Fixing an overloaded web server

This was a work-in-progress circa 1997. I was just learning how to tune web servers.

For a smattering of more up to date stuff about web performance, see my pages at www.kegel.com.

Links

The problem

My company has deployed several small web server machines- Pentium 200's with 64MB of RAM, each serviced by a 10Mbps Internet link, running Red Hat Linux 4.2 and its Apache. The web servers have severe performance problems for the first week or so after we post a new set of files for our users to download. I suspect we have something like 500 people trying to download 80 megabytes worth of files all at the same time. My boss wanted to replace the Linux system with a Solaris box in hopes the problem would just go away- and I knew that installing more RAM would probably help, but I didn't know how much RAM I'd need, and I wanted to understand the problem better.

Looking at the web benchmarks at www.spec.org, I noticed that all the highest scores were posted by machines running the Zeus web server software. Zeus is rumored to get part of its performance by careful program design, including using a single process to serve many clients. (The main design trick that enables this is to multiplex many clients onto a single thread.) It's not free, though.

A similar but free and much simpler package is thttpd from Acme Software. I decided to see first if thttpd was better than Apache under heavy overload conditions, and second how much RAM was needed to make Apache happy.

Experiment design

To build a test lab in my office to simulate the situtation, I upgraded three old P90's to generic Pentium 200 MMX's with a 6GB IDE disk, and installed stock Red Hat Linux 5.0. Total cost to upgrade each system: $450 for motherboard, CPU, and disk. Connected them all with a 10baseT hub.

Chose one machine as the server. Configured it with 32MB RAM, and installed both Apache (the one that came with Red Hat 5) and thttpd on it.

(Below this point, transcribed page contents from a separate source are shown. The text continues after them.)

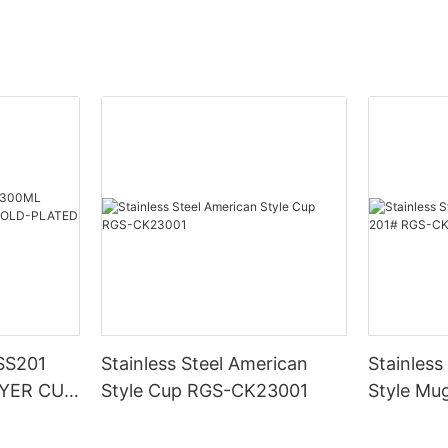
SS201
Stainless Steel American
Stainless
YER CUP
Style Cup RGS-CK23001
Style Mu
D RGS-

The remaining two machines were used as clients. One was equipped with 32 MB RAM, the other with 64MB. Webstone 2.0.1 was installed, and configured to simulate 242 simultaneous users pounding on the server constantly.

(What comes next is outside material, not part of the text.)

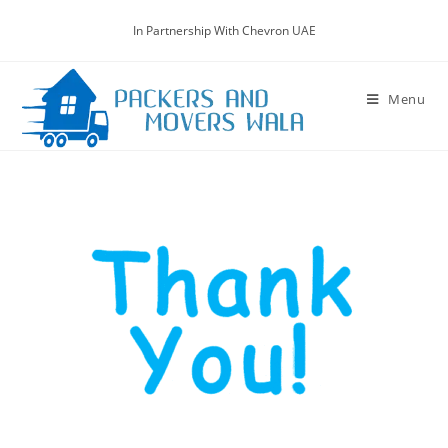
In Partnership With Chevron UAE
Menu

Our servers actually serve a mix of 10KB, 1MB, 10MB, and 60MB files; most of the load is probably from the larger files. Rather than using a realistic filesize mix, I used a set of 500 kilobyte files, and varied the number of files to approximate the desired total fileset size.

Observations

thttpd logs requests via syslog, but to get the messages to show up properly in /var/log/messages under Red Hat Linux 5.0, I had to edit /etc/rc.d/init.d/syslog and add the -r parameter to the 'daemon syslog' line.

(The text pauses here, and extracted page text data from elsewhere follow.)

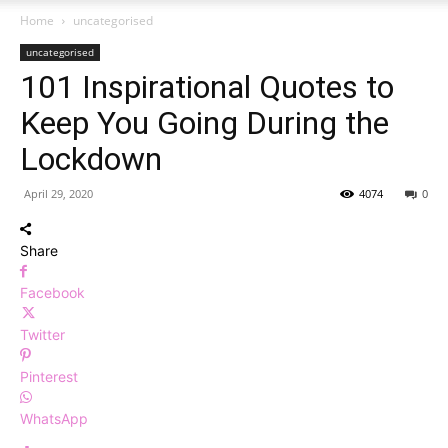
Home
uncategorised
uncategorised
101 Inspirational Quotes to
Keep You Going During the
Lockdown
April 29, 2020
4074
0
Share
Facebook
Twitter
Pinterest
WhatsApp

thttpd version 1.95 and earlier rely on alarm() to provide a timeout on the reading of the http headers. When the SIGALRM comes in, it interrupts the read() call. This works fine, except when it doesn't :-) due to an OS bug or misconfiguration. To see if your installation of thttpd has this problem, telnet to your server on the port where thttpd is running, and just sit there; it should time out after 5 seconds, and it should do this every time you try. Possible bugs include timeout not working at all, or working correctly only the first time; when it doesn't work, thttpd freezes until you quit telnet, and won't serve any documents. On Red Hat Linux 4.2 (kernel 2.0.30), which has a bug in signal processing, thttpd will never time out a stuck connection. You should not use thttpd 1.95 or earlier with Linux older than 2.0.32 for anything but casual testing, or you'll find it getting stuck periodically. (thttpd 2.0 should solve this problem.)
If you have this problem, you can test your Unix's signal behavior with this test code to help figure out what's wrong.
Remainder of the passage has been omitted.